Tak hanya soal material, aspek Kesehatan dan Keselamatan Kerja (K3) juga diabaikan. Para pekerja di lapangan memikul risiko tanpa dibekali atribut keselamatan sesuai SOP.
Saat dikonfirmasi di ruang kerjanya, Kepala Bidang Pengelolaan Sumber Daya Air (PSDA), Yunada, justru terkesan buang badan dan mengalihkan seluruh tanggung jawab teknis ke pihak ketiga.
”Pekerjaan pengawasan tersebut sudah ditugaskan melalui konsultan pengawas supervisi dengan rutin Jadi konfirmasi saja kepada konsultan pengawas yang bernama Riski untuk teknis pengawasannya di lapangan karena sudah dibayar. Semua ada penilaiannya sebelum kerjaan oleh rekanan,” kilah Yunada kepada awak media.
Sikap saling lempar ini makin mempertegas tumpulnya fungsi pengawasan dinas di lapangan. Padahal, secara regulasi, pembiaran terhadap kecurangan proyek publik memiliki konsekuensi hukum yang amat serius.
Berdasarkan UU No. 31 Tahun 1999 juncto UU No. 20 Tahun 2001 tentang Pemberantasan Tindak Pidana Korupsi, pengawas yang terbukti bersekongkol atau lalai dapat diancam pidana penjara hingga 20 tahun. Secara spesifik, Pasal 7 ayat (1) huruf b UU Tipikor juga menegaskan bahwa pengawas bangunan yang membiarkan perbuatan curang dapat dipidana penjara 2 hingga 7 tahun.
Upaya konfirmasi lanjutan kepada konsultan pengawas lapangan, Riski, juga menemui jalan buntu. Pesan klarifikasi yang dikirimkan melalui WhatsApp tidak direspons sama sekali.

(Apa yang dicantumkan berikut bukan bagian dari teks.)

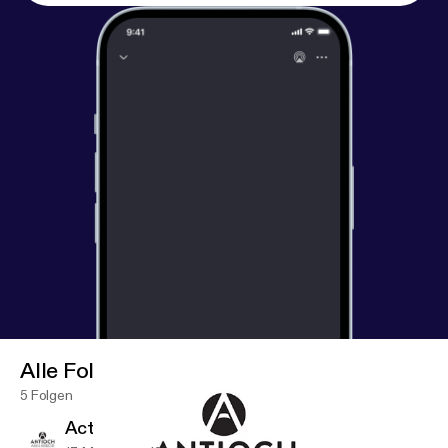
Alle Folgen
5 Folgen
Acts 2:42-47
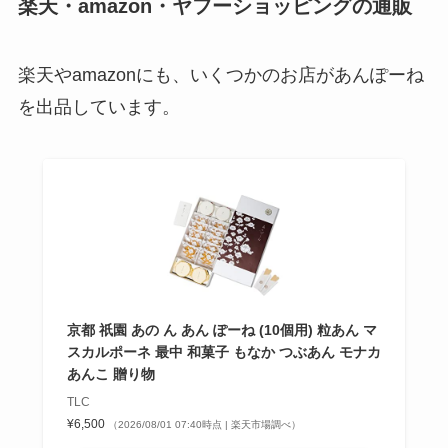
楽天・amazon・ヤフーショッピングの通販
楽天やamazonにも、いくつかのお店があんぽーね
を出品しています。
京都 祇園 あの ん あん ぽーね (10個用) 粒あん マ
スカルポーネ 最中 和菓子 もなか つぶあん モナカ
あんこ 贈り物
TLC
¥6,500
（2026/08/01 07:40時点 | 楽天市場調べ）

Hingga berita ini diterbitkan, publik Lampung Utara masih menunggu langkah tegas dari Kepala Dinas maupun aparat penegak hukum (APH) untuk turun tangan mengusut tuntas dugaan penyimpangan ini. Uang rakyat ratusan juta rupiah jangan sampai melayang hanya demi menggelembungkan keuntungan rekanan lewat bangunan berkualitas buruk.